Enfin, alors qu’elle avait déjà perdu la notion du temps, l’escalier déboucha sur une petite salle couverte de miroirs. C’étaient des grands miroirs, comme Maria n’en avait jamais vu, parfaits, propres. Ils se reflétaient à l’infini et se saisirent aussi de Maria vêtue de sa robe rouge rapiécée.
   Le son des violons allait croissant. Ils jouaient une mélodie douce où variaient les hauteurs de ton, accompagnés par les notes mélancoliques de flûtes douces comme le miel. Maria avança jusqu’à l’un des miroirs où elle se contempla, à la lueur des bougies. Elle avait eu raison de dire qu’elle n’était pas une jeune fille ; l’âge, celui qui ne se mesure pas en années, c’étaient ses yeux qui le trahissaient.
   Les violons jouèrent une dernière mesure, et la musique cessa, mais le silence dura moins d’une seconde. Un murmure, pareil à celui d’un ruisseau qui enfle à mesure que tombe la pluie, remplit la maison. Maria battit en retraite jusqu’à l’escalier : pour la première fois, elle avait peur.

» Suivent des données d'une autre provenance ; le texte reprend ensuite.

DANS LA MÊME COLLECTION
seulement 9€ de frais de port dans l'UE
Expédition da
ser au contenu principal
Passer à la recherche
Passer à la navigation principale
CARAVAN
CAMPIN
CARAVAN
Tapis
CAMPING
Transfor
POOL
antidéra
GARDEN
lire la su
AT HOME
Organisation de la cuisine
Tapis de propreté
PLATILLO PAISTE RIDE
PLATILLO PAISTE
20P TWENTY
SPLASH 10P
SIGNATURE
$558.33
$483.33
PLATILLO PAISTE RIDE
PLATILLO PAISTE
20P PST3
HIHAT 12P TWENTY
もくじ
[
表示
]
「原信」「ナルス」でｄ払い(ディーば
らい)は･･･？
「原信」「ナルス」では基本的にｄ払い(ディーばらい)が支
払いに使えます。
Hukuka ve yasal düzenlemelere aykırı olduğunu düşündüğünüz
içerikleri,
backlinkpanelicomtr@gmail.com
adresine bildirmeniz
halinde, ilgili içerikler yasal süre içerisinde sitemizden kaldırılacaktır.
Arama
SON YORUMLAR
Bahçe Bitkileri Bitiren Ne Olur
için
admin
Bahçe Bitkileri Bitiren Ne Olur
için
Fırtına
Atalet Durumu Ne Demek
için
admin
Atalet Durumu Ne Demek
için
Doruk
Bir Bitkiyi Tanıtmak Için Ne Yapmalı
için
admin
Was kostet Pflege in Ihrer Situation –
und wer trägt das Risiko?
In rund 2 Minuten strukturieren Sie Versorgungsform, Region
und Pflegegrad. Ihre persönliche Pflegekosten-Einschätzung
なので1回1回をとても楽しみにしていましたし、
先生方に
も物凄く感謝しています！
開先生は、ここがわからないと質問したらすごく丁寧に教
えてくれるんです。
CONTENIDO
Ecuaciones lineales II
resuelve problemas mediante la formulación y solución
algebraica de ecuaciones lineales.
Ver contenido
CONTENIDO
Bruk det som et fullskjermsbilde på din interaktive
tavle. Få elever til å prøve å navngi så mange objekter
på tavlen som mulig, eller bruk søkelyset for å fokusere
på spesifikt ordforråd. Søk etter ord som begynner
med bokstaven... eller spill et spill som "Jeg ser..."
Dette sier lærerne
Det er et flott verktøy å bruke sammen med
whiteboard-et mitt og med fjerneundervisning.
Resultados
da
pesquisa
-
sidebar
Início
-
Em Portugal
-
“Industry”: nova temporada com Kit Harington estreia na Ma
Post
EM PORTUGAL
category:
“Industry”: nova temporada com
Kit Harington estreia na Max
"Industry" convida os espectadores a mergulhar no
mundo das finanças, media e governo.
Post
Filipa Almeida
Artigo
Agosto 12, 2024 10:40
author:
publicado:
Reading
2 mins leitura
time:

   Un miroir coulissa, puis un autre, puis tous les autres, révélant des portes, des trous, des couloirs qui s’ouvrirent. Pleins de mains, de visages et de voix. Les sans-nom, ceux que personne n’a vus. Le premier à entrer dans la salle aux miroirs fut un géant au front si grand qu’il lui recouvrait les yeux ; il flaira pendant quelques secondes et, chancelant, s’approcha de Maria. Derrière lui, une fois rompu l’enchantement invisible qui les maintenait à distance, débordèrent les infirmes, les malades, les estropiés, les aveugles, les fous, les débiles.
   — Arrière ! cria Maria qui perdait courage. Dans son dos, sur l’escalier, ils étaient déjà des douzaines qui lui interdisaient la fuite. Cependant, personne n’osa la toucher ; ils maintenaient le vide autour d’elle.
   — Tu aurais dû revenir vers le feu, ma petite, dit une voix aux accents connus. La foule s’ouvrit, laissant un étroit passage vers l’homme qui l’avait menée jusque là :
   — Dans l’obscurité, tu ne pouvais que nous rencontrer.
   L’homme fit un pas en avant, et ils lui enlevèrent son habit, il fit un autre pas, et ce fut le gilet qui disparut. À mesure qu’il traversait la houle de chairs informes, ses vêtements disparaissaient, laissant voir quatre courroies de cuir, fixées par de grossières ferrures, qui barraient un torse couvert d’une toison rouge vif. Quand disparut le pantalon, Maria vit, sans en croire ses yeux, qu’au lieu de jambes il avait deux pattes, velues et difformes, comme celles d’une chèvre. L’homme se pencha, et les courroies de cuir se détendirent. Il enleva lentement son gibus, découvrant, au-dessus de son front, deux cornes torsadées.
   — Nous sommes les sans-nom, dit-il, ceux qui se cachent du monde, ceux qui assouvissent le désir, ceux qui vivent parmi les rêves. Tu ne m’as pas demandé qui était mort, et ça, ma petite, c’était une question capitale. Dans ce cercueil qu’ils ont jeté dans la Seine dormait notre épouse, notre reine et notre mère. Celle qui nous a tous enfantés, celle qui nous donnait l’espoir.
   — Je ne comprends pas, sanglota Maria qui tenta en vain de s’éloigner de quelques pas. Je ne comprends rien.
   — Il y a toujours une épouse pour nous, le Temple nous l’offre, comme un sacrifice. Une fille triste, une putain vierge, une âme solitaire.
   — Tu es fou…
   — Oui, bien sûr, dit l’homme-bouc, faisant signe à des frères qui, tous à la fois, se ruèrent sur Maria, se mirent à la toucher, à l’embrasser, à la caresser tandis qu’ils la portaient hors de la petite salle. Le murmure assourdissant finit par couvrir ses cris.
   — À la chaise ! crièrent plusieurs d’entre eux, ceux qui pouvaient encore parler.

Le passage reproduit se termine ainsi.